Scraping versus Crawling
Familiarize yourself with the concepts of scraping and crawling as they will be used a lot in this documentation.
The terms web scraping and web crawling — mostly shortened to just scraping and crawling, respectively — often get used interchangeably. Colloquially, both words are used to loosely mean “programmatically visiting and/or extracting data from websites”. This definition works well enough for most cases. However, while these concepts are very closely related, they are in fact two different things.
Roach deals with both crawling and scraping web sites. As such, we should familiarize ourselves with the differences between these concepts as they will be used throughout this documentation to refer to different things.
Web scraping, or simply scraping, is the process of extracting data from a web document. Examples of scraping could be:
- extracting the author, publish date, title and excerpt from a news article
- extracting the home and away team as well as the final score from a match page
- extracting the five most recent blog posts from a blog’s archive page
In each of these cases, we’re extracting specific bits of information from the contents of the document.

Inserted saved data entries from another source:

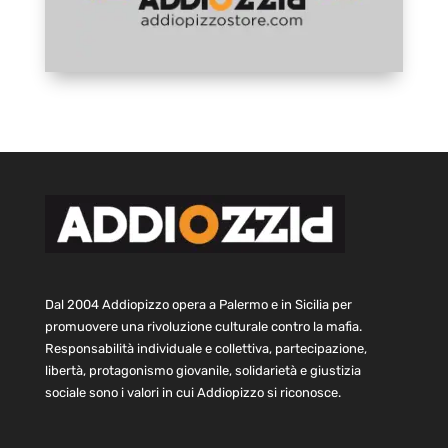
Dal 2004 Addiopizzo opera a Palermo e in Sicilia per
promuovere una rivoluzione culturale contro la mafia.
Responsabilità individuale e collettiva, partecipazione,
libertà, protagonismo giovanile, solidarietà e giustizia
sociale sono i valori in cui Addiopizzo si riconosce.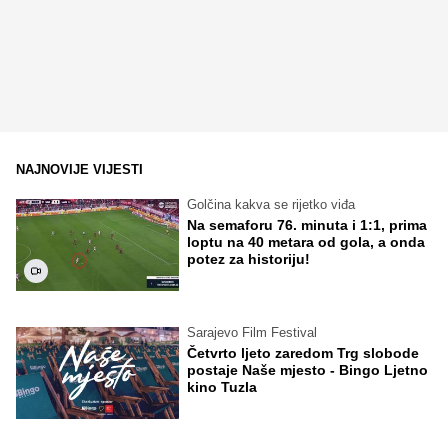
NAJNOVIJE VIJESTI
Golčina kakva se rijetko viđa
Na semaforu 76. minuta i 1:1, prima
loptu na 40 metara od gola, a onda
potez za historiju!
Sarajevo Film Festival
Četvrto ljeto zaredom Trg slobode
postaje Naše mjesto - Bingo Ljetno
kino Tuzla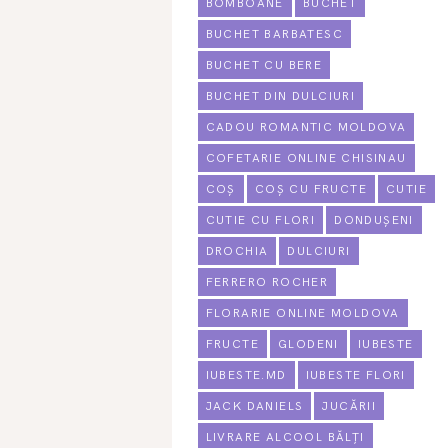
BOMBOANE
BUCHET
BUCHET BARBATESC
BUCHET CU BERE
BUCHET DIN DULCIURI
CADOU ROMANTIC MOLDOVA
COFETARIE ONLINE CHISINAU
COȘ
COȘ CU FRUCTE
CUTIE
CUTIE CU FLORI
DONDUȘENI
DROCHIA
DULCIURI
FERRERO ROCHER
FLORARIE ONLINE MOLDOVA
FRUCTE
GLODENI
IUBESTE
IUBESTE.MD
IUBESTE FLORI
JACK DANIELS
JUCĂRII
LIVRARE ALCOOL BĂLȚI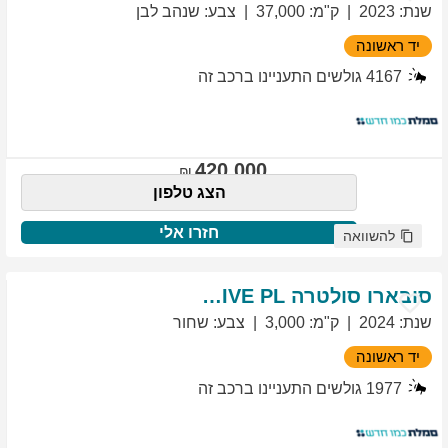
שנת
:
2023
ק"מ
:
37,000
צבע
:
שנהב לבן
יד ראשונה
4167
גולשים התעניינו ברכב זה
420,000
הצג טלפון
חזרו אלי
להשוואה
סובארו
סולטרה
EXCLUSIVE PL
שנת
:
2024
ק"מ
:
3,000
צבע
:
שחור
יד ראשונה
1977
גולשים התעניינו ברכב זה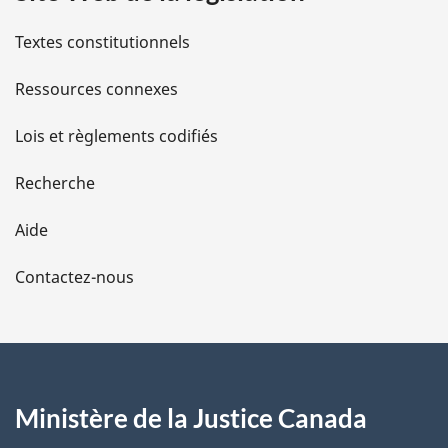
l
Textes constitutionnels
s
Ressources connexes
d
Lois et règlements codifiés
e
Recherche
l
Aide
a
Contactez-nous
p
a
g
Ministère de la Justice Canada
e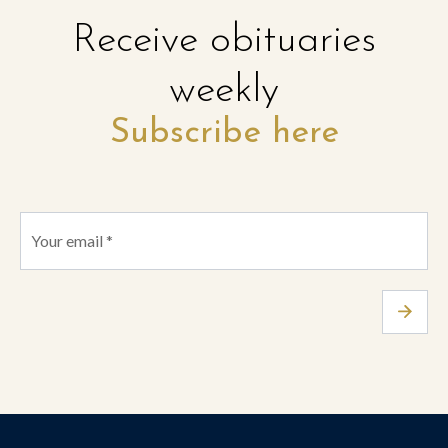
Receive obituaries
weekly
Subscribe here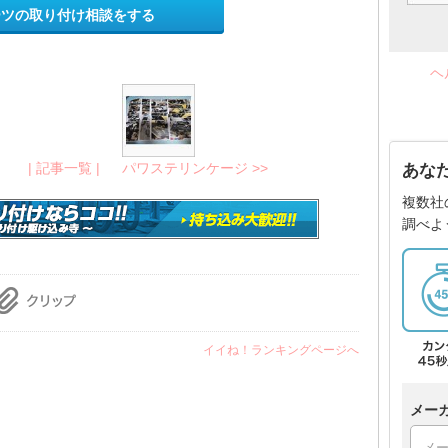
ーツの取り付け相談をする
ヘ
| 記事一覧 |
パワステリンケージ >>
あな
複数社
調べよ
イイね！ランキングページへ
メー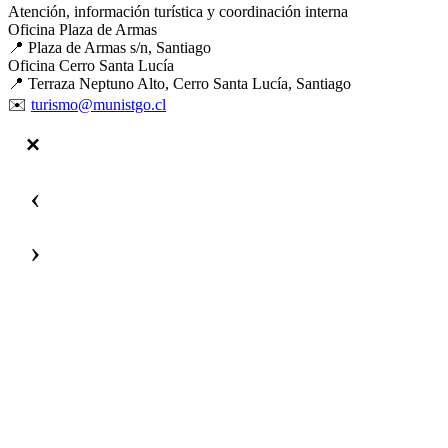
Atención, información turística y coordinación interna
Oficina Plaza de Armas
📍 Plaza de Armas s/n, Santiago
Oficina Cerro Santa Lucía
📍 Terraza Neptuno Alto, Cerro Santa Lucía, Santiago
✉️
turismo@munistgo.cl
‹
›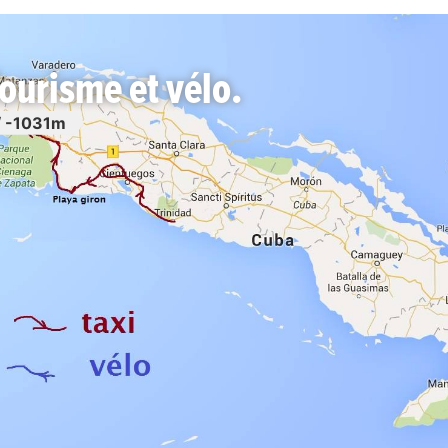
ourisme et vélo.
 -1031m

The specific information we want to extract will often be different for each document. As such, Scrapers are usually bespoke to the document they’re supposed to process.
Scrapers don’t crawl
The point is that all a scraper does is extract information from a (web) document. It isn’t responsible for actually retrieving said document. It could be the result of an HTTP request, a static
.html file on your computer or the result of you hitting your hard drive with the radiation from your microwave by opening and closing its door in exactly the right sequence.
This means that you can do web scraping without doing web crawling.
Web crawling is the process of iteratively finding and following web links from one or multiple start URLs. A crawler doesn't really care about the contents of a page but about its structure. Strictly speaking, crawlers have to do some scraping as well to extract the urls from the page contents.